◆ **DIRECTIONS FOR THIS TASK**
Among the following entries, say how many lines contain the word "REDDIT"; the answer is a number and nothing else.

◆ **RAW DATA**
▽
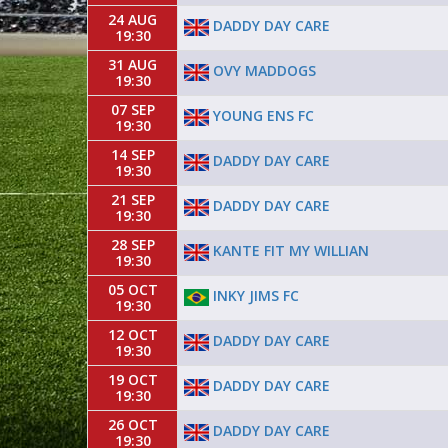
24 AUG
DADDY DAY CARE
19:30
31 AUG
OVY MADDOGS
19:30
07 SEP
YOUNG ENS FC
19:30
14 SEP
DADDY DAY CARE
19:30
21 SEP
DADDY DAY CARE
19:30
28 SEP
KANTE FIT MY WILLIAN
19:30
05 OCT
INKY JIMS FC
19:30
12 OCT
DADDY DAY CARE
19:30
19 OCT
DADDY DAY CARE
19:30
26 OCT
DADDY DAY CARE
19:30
△
▽
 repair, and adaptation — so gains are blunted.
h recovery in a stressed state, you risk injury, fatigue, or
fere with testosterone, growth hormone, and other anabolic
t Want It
△
▽
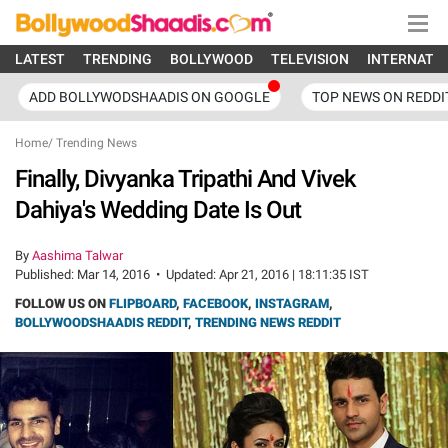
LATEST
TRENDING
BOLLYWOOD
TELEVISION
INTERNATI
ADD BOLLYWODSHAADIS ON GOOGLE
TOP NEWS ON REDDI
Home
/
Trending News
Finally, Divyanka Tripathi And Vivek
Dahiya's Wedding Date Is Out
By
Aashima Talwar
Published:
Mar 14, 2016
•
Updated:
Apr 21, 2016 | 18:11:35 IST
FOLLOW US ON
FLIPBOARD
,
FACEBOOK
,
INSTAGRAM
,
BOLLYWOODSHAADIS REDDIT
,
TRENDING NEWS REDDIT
△
◆ **EXERCISE RESULT**
2